Skeeball back as lottery scratch ticket

Ticket unveiled at Pulaski business
David Wilhelms

PULASKI — Skee-ball is back as a Wisconsin State Lottery scratch game.

The iconic arcade game is featured on a $3 ticket and could award up to $30,000 instantly.

Peter Barca, secretary of the state Department of Revenue, was on hand at Bay Tek Entertainment, the game’s manufacturer, Aug. 15 in Pulaski to launch the ticket. Bay Tek Entertainment has owned the game since 2016, although the game dates back to the early 1900s. Joseph F. Simpson invented the game, and it soon became a staple in arcades.

Simpson chose the name “skee” as the game’s shape is similar to a slope for downhill skiing, a sport just starting to become popular in the United States.

Jim Keane, Bay Tek Entertainment president, pinpointed the game’s popularity over the past 110 years to “clearly the experience, the ball, the alley and the playing field. It’s the authenticity of the game. That made it the perfect complement to our portfolio.”
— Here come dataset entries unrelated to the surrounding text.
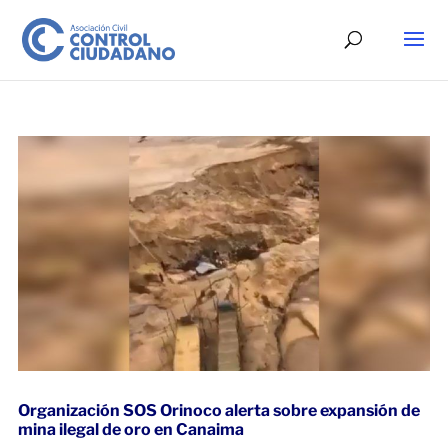
Organización SOS Orinoco alerta sobre expansión de
mina ilegal de oro en Canaima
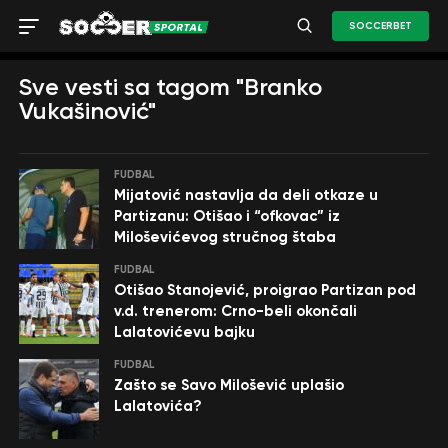
SOCCERBET
Sve vesti sa tagom "Branko
Vukašinović"
FUDBAL
Mijatović nastavlja da deli otkaze u
Partizanu: Otišao i “ofkovac” iz
Miloševićevog stručnog štaba
FUDBAL
Otišao Stanojević, proigrao Partizan pod
v.d. trenerom: Crno-beli okončali
Lalatovićevu bajku
FUDBAL
Zašto se Savo Milošević uplašio
Lalatovića?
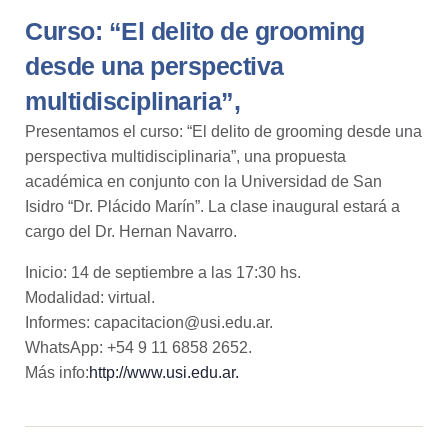
Curso: “El delito de grooming
desde una perspectiva
multidisciplinaria”,
Presentamos el curso: “El delito de grooming desde una
perspectiva multidisciplinaria”, una propuesta
académica en conjunto con la Universidad de San
Isidro “Dr. Plácido Marín”. La clase inaugural estará a
cargo del Dr. Hernan Navarro.
Inicio: 14 de septiembre a las 17:30 hs.
Modalidad: virtual.
Informes: capacitacion@usi.edu.ar.
WhatsApp: +54 9 11 6858 2652.
Más info:
http://www.usi.edu.ar.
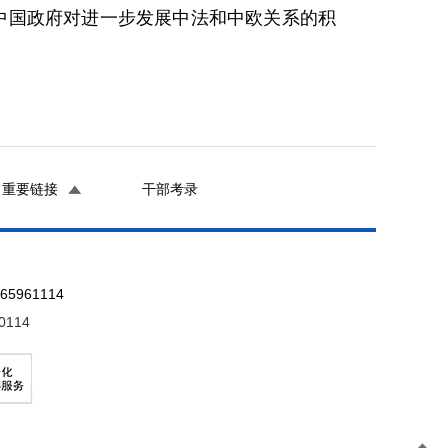
国政府对进一步发展中法和中欧关系的积
重要链接
干部考录
961114
0114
Keane promised that as the game has evolved from wood and low levels of technology to the bright lights and electronic display of a 2019 version, “You haven’t seen anything yet.” Displayed at the event were home versions of the game, including handheld versions.
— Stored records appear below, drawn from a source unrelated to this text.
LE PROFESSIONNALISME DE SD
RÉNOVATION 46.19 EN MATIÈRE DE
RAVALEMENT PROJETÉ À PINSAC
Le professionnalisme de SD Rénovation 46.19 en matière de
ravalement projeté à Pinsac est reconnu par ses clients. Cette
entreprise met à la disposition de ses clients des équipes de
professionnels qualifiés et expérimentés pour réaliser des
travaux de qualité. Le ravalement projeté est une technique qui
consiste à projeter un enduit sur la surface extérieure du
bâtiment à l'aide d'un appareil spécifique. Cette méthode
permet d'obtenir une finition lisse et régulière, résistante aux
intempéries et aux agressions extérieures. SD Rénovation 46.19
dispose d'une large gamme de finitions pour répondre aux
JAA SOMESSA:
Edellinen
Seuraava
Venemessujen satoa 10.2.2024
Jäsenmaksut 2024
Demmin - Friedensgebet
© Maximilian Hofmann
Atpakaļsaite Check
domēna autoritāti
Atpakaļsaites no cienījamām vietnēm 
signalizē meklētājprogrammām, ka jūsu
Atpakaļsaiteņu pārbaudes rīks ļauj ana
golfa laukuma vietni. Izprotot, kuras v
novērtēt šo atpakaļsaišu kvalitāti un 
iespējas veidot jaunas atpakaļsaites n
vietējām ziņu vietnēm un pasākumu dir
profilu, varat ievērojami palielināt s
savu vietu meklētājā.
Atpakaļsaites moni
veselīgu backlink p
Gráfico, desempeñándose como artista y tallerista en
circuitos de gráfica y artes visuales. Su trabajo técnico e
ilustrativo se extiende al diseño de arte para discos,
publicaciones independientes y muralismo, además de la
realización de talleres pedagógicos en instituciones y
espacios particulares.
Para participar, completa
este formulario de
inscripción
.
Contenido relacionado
Barca said focus groups conducted by the state lottery staff indicated that buyers love nostalgia. “They want to play real games and have lottery tickets that mimic the game play of real games,” he said.

Barca said the choice of Skee-ball reflected the desire for the lottery to partner with Wisconsin companies and “have that state flair.” He said he was also impressed by the energy and innovation at Bay Tek, vowing to take some of the company’s ideas and apply them to his department.

Bay Tek reflects some of that state loyalty, pointing out a strong pipeline to groom and hire graduates of University of Wisconsin-Stout’s gaming software development program. Kyle Berger, Skee-ball product manager for Bay Tek, also noted that the company sources most of its components locally.

The secretary said the first issuance of Skee-ball tickets in 2015 sold close to 1 million tickets in 12 weeks and accounted for 18% of all non-crossword puzzle tickets sold during that time. He added 12 weeks is the typical duration of a scratch game for the lottery.